Retaining all contributing sites from command line run of MEME

30 views
Skip to first unread message

Angus Hilts

unread,
May 23, 2025, 5:25:19 PMMay 23
to MEME Suite Q&A
Hi everyone,
I am interested in looking at the specific instances of motifs after running MEME. The issue is that in some of my data sets, I have a large number of sites, which MEME seems to suppress. Is there a way to increase the number of sites that MEME will report so that I don't keep hitting the limit and can then extract the sequences themselves afterwards?
thanks in advance!

cegrant

unread,
May 23, 2025, 5:48:16 PMMay 23
to MEME Suite Q&A
Have you looked at the -nsites -minsites, and -maxsites options described in the MEME documentation? Note that depending on your choice for the site distribution (the -mod option model one or all of these parameters may be ignored. If you choose the "only one per sequence" (OOPS)  model you are telling MEME that each sequence contains exactly one site, so the number of sites used is always equal to the number of sequences. If you choose  the "zero or one per sequence" (ZOOPS) model you are telling MEME that each sequences contains at most one site, so the max sites parameter will always be equal to the number of sequences. If you choose the "any number of repetitions" (ANR) model the maximum number of sites that can be used is set to 5 times the number of sequences.

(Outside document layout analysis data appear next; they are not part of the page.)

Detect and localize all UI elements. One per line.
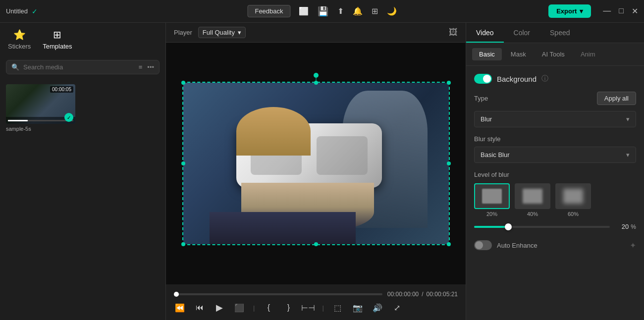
blur-visual-40 <box>523 189 542 204</box>
blur-preview-inner-60 <box>556 184 590 208</box>
templates-label: Templates <box>43 43 72 50</box>
subtab-anim[interactable]: Anim <box>574 48 602 60</box>
titlebar-icons: ⬜ 💾 ⬆ 🔔 ⊞ 🌙 <box>299 6 397 17</box>
fit-button[interactable]: ⬚ <box>332 302 344 314</box>
resize-handle-bm[interactable] <box>314 242 318 246</box>
moon-icon[interactable]: 🌙 <box>387 6 397 16</box>
panel-content: Background ⓘ Type Apply all Blur ▾ Blur … <box>466 66 644 320</box>
type-dropdown[interactable]: Blur ▾ <box>474 111 636 127</box>
resize-handle-mr[interactable] <box>447 161 451 165</box>
monitor-icon[interactable]: ⬜ <box>299 6 309 16</box>
headset-lens-right <box>317 136 368 175</box>
titlebar: Untitled ✓ Feedback ⬜ 💾 ⬆ 🔔 ⊞ 🌙 Export ▾… <box>0 0 644 23</box>
media-filename: sample-5s <box>6 126 75 132</box>
video-content <box>183 83 449 244</box>
window-controls: — □ ✕ <box>603 6 638 16</box>
auto-enhance-toggle[interactable] <box>474 240 492 250</box>
close-button[interactable]: ✕ <box>632 6 638 16</box>
sidebar-tabs: ⭐ Stickers ⊞ Templates <box>0 23 165 54</box>
image-icon[interactable]: 🖼 <box>449 27 458 38</box>
tab-color[interactable]: Color <box>504 23 540 43</box>
blur-preset-thumb-40[interactable] <box>515 183 550 209</box>
blur-preset-40[interactable]: 40% <box>515 183 550 217</box>
blur-style-dropdown[interactable]: Basic Blur ▾ <box>474 147 636 163</box>
blur-slider-value[interactable]: 20 <box>615 223 629 230</box>
snapshot-button[interactable]: 📷 <box>352 302 364 314</box>
play-button[interactable]: ▶ <box>214 302 225 314</box>
type-row: Type Apply all <box>474 92 636 105</box>
blur-slider-thumb[interactable] <box>505 223 512 230</box>
tab-video[interactable]: Video <box>466 23 504 43</box>
type-value: Blur <box>481 115 492 123</box>
quality-select[interactable]: Full Quality ▾ <box>198 27 246 38</box>
auto-enhance-label: Auto Enhance <box>497 242 537 249</box>
saved-icon: ✓ <box>32 7 38 15</box>
video-container <box>166 43 466 284</box>
search-input[interactable] <box>23 63 135 71</box>
audio-button[interactable]: 🔊 <box>372 302 383 314</box>
export-button[interactable]: Export ▾ <box>548 4 591 18</box>
rewind-button[interactable]: ⏪ <box>174 302 186 314</box>
list-item[interactable]: 00:00:05 ✓ sample-5s <box>6 84 75 132</box>
more-icon[interactable]: ••• <box>147 63 154 71</box>
sidebar-tab-templates[interactable]: ⊞ Templates <box>43 29 72 54</box>
mark-out-button[interactable]: } <box>282 302 294 314</box>
timeline-playhead[interactable] <box>174 292 179 297</box>
search-icon: 🔍 <box>11 63 19 71</box>
subtab-ai-tools[interactable]: AI Tools <box>535 48 572 60</box>
resize-handle-ml[interactable] <box>181 161 185 165</box>
timeline-track[interactable] <box>174 293 382 295</box>
player-toolbar-right: 🖼 <box>449 27 458 38</box>
stop-button[interactable]: ⬛ <box>233 302 245 314</box>
grid-icon[interactable]: ⊞ <box>372 6 378 16</box>
bell-icon[interactable]: 🔔 <box>353 6 363 16</box>
video-frame[interactable] <box>182 82 450 245</box>
filter-icon[interactable]: ≡ <box>139 63 143 71</box>
upload-icon[interactable]: ⬆ <box>337 6 344 16</box>
blur-slider-track[interactable] <box>474 226 610 228</box>
rotation-handle[interactable] <box>314 73 319 78</box>
minimize-button[interactable]: — <box>603 6 611 16</box>
titlebar-left: Untitled ✓ <box>6 7 38 15</box>
templates-icon: ⊞ <box>53 29 61 41</box>
trim-button[interactable]: ⊢⊣ <box>302 302 314 314</box>
blur-preset-20[interactable]: 20% <box>474 183 510 217</box>
background-info-icon[interactable]: ⓘ <box>541 74 548 83</box>
fullscreen-button[interactable]: ⤢ <box>391 302 403 314</box>
resize-handle-tr[interactable] <box>447 81 451 85</box>
resize-handle-bl[interactable] <box>181 242 185 246</box>
subtab-basic[interactable]: Basic <box>472 48 502 60</box>
mark-in-button[interactable]: { <box>263 302 274 314</box>
feedback-button[interactable]: Feedback <box>247 5 290 17</box>
save-icon[interactable]: 💾 <box>318 6 328 17</box>
blur-style-label: Blur style <box>474 135 636 143</box>
blur-preset-thumb-20[interactable] <box>474 183 510 209</box>
auto-enhance-row: Auto Enhance ✦ <box>474 240 636 250</box>
blur-level-label: Level of blur <box>474 171 636 178</box>
resize-handle-br[interactable] <box>447 242 451 246</box>
time-display: 00:00:00:00 / 00:00:05:21 <box>387 291 458 298</box>
blur-style-chevron-icon: ▾ <box>626 151 630 159</box>
export-label: Export <box>556 7 577 15</box>
blur-slider-fill <box>474 226 508 228</box>
blur-preset-thumb-60[interactable] <box>555 183 591 209</box>
blur-preset-60[interactable]: 60% <box>555 183 591 217</box>
blur-preset-label-40: 40% <box>527 211 538 217</box>
media-thumbnail: 00:00:05 ✓ <box>6 84 75 124</box>
time-separator: / <box>422 291 423 298</box>
apply-all-button[interactable]: Apply all <box>597 92 636 105</box>
stickers-label: Stickers <box>8 43 31 50</box>
maximize-button[interactable]: □ <box>619 6 624 16</box>
stickers-icon: ⭐ <box>13 29 26 41</box>
blur-percent-symbol: % <box>631 223 636 230</box>
prev-frame-button[interactable]: ⏮ <box>194 302 206 314</box>
sidebar-tab-stickers[interactable]: ⭐ Stickers <box>8 29 31 54</box>
blur-style-value: Basic Blur <box>481 151 510 159</box>
quality-value: Full Quality <box>203 29 235 36</box>
resize-handle-tl[interactable] <box>181 81 185 85</box>
subtab-mask[interactable]: Mask <box>504 48 533 60</box>
resize-handle-tm[interactable] <box>314 81 318 85</box>
tab-speed[interactable]: Speed <box>540 23 580 43</box>
timeline: 00:00:00:00 / 00:00:05:21 <box>174 291 458 298</box>
background-toggle[interactable] <box>474 74 492 84</box>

Typically you'd just let MEME use the default number of sites for the model you select, and then use the discovered motifs to scan for other sites matching the motif with FIMO. You'd usually only adjust the number of sites to be used if the motifs discovered had low statistical significance and you wanted MEME to try a bit harder to find supporting evidence.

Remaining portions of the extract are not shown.